• [What is needed]: Transcribe the records below from the first line to the line that includes "Ter uma senha segura é essencial hoje e", inclusive, and omit the pictures.

------------------------------------------------------------------------

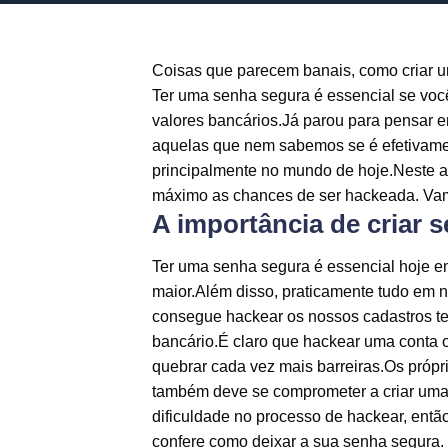
Coisas que parecem banais, como criar 
Ter uma senha segura é essencial se voc
valores bancários.Já parou para pensar
aquelas que nem sabemos se é efetivamen
principalmente no mundo de hoje.Neste ar
máximo as chances de ser hackeada. Vamo
A importância de criar 
Ter uma senha segura é essencial hoje e
maior.Além disso, praticamente tudo em 
consegue hackear os nossos cadastros te
bancário.É claro que hackear uma conta 
quebrar cada vez mais barreiras.Os própr
também deve se comprometer a criar uma
dificuldade no processo de hackear, então
confere como deixar a sua senha segura.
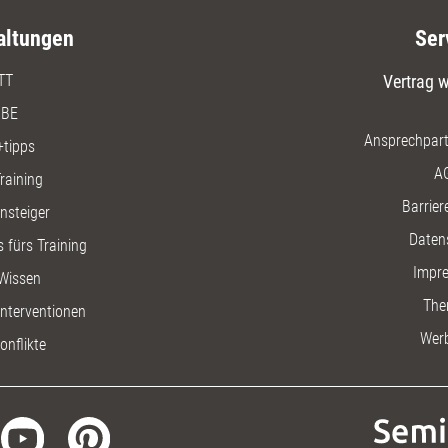
altungen
Ser
TT
Vertrag w
BE
Ansprechpart
+tipps
A
raining
Barriere
insteiger
Daten
 fürs Training
Impr
Wissen
The
nterventionen
Wer
onflikte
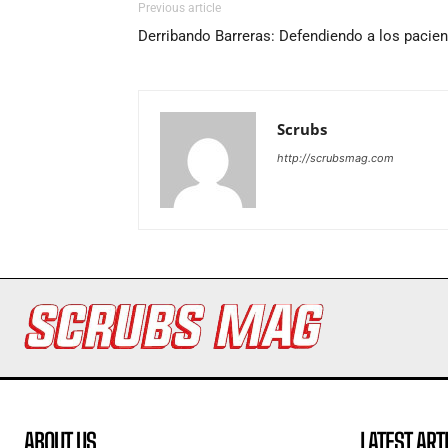
Previous article
Derribando Barreras: Defendiendo a los paci
Scrubs
http://scrubsmag.com
ABOUT US
LATEST ART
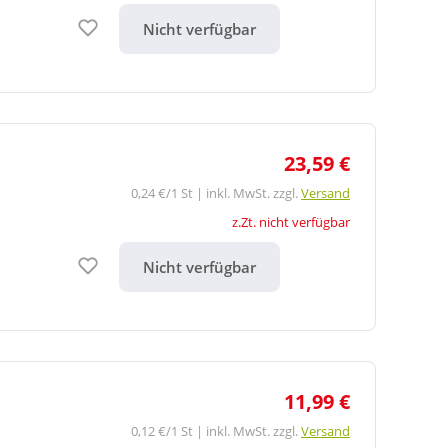
Auf den Merkzettel
Nicht verfügbar
23,59 €
0,24 €/1 St | inkl. MwSt. zzgl.
Versand
z.Zt. nicht verfügbar
Auf den Merkzettel
Nicht verfügbar
11,99 €
0,12 €/1 St | inkl. MwSt. zzgl.
Versand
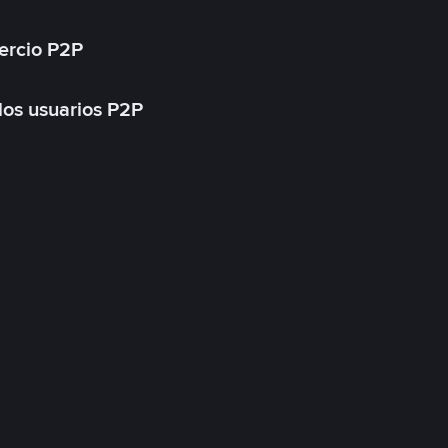
ercio P2P
 los usuarios P2P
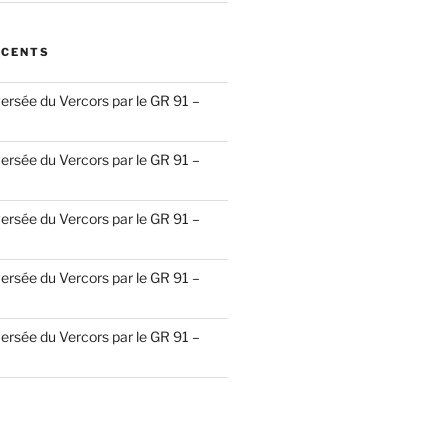
ÉCENTS
ersée du Vercors par le GR 91 –
ersée du Vercors par le GR 91 –
ersée du Vercors par le GR 91 –
ersée du Vercors par le GR 91 –
ersée du Vercors par le GR 91 –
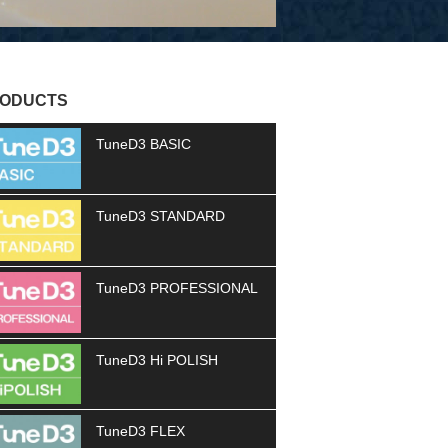
ODUCTS
TuneD3 BASIC
TuneD3 STANDARD
TuneD3 PROFESSIONAL
TuneD3 Hi POLISH
TuneD3 FLEX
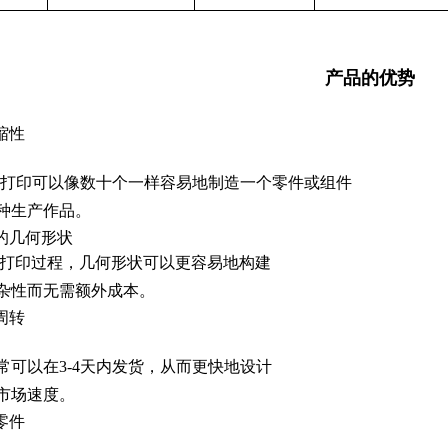
产品的优势
缩性
 3D打印可以像数十个一样容易地制造一个零件或组件
种生产作品。
的几何形状
D打印过程，几何形状可以更容易地构建
杂性而无需额外成本。
周转
常可以在3-4天内发货，从而更快地设计
市场速度。
零件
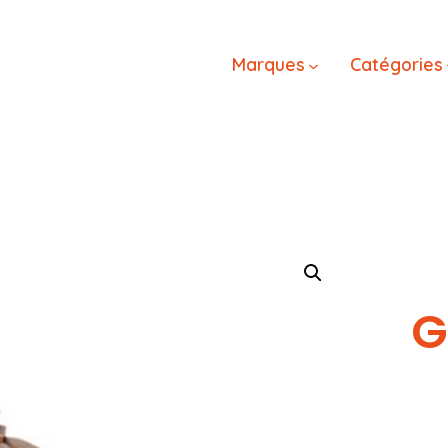
Marques
Catégories
G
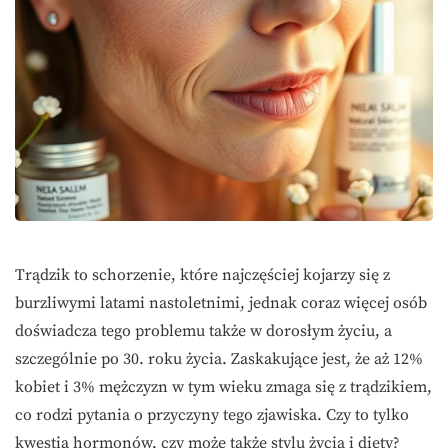
Trądzik to schorzenie, które najczęściej kojarzy się z
burzliwymi latami nastoletnimi, jednak coraz więcej osób
doświadcza tego problemu także w dorosłym życiu, a
szczególnie po 30. roku życia. Zaskakujące jest, że aż 12%
kobiet i 3% mężczyzn w tym wieku zmaga się z trądzikiem,
co rodzi pytania o przyczyny tego zjawiska. Czy to tylko
kwestia hormonów, czy może także stylu życia i diety?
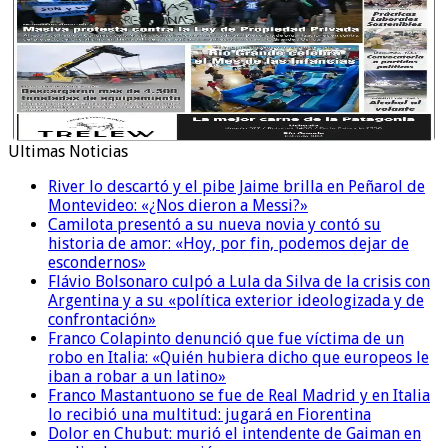
Ultimas Noticias
River lo descartó y el pibe Jaime brilla en Peñarol de
Montevideo: «¿Nos dieron a Messi?»
Camilota presentó a su nueva novia y contó su
historia de amor: «Hoy, por fin, podemos dejar de
escondernos»
Flávio Bolsonaro culpó a Lula da Silva de la crisis con
Argentina y a su «política exterior ideologizada y de
confrontación»
Franco Colapinto denunció que fue víctima de un
robo en Italia: «Quién hubiera dicho que europeos le
iban a robar a un latino»
Franco Mastantuono se fue de Real Madrid y en Italia
lo recibió una multitud: jugará en Fiorentina
Dolor en Chubut: murió el intendente de Gaiman en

------------------------------------------------------------------------

• [Result]:
Coisas que parecem banais, como criar 
Ter uma senha segura é essencial se voc
valores bancários.Já parou para pensar
aquelas que nem sabemos se é efetivamen
principalmente no mundo de hoje.Neste ar
máximo as chances de ser hackeada. Vamo
A importância de criar 
Ter uma senha segura é essencial hoje e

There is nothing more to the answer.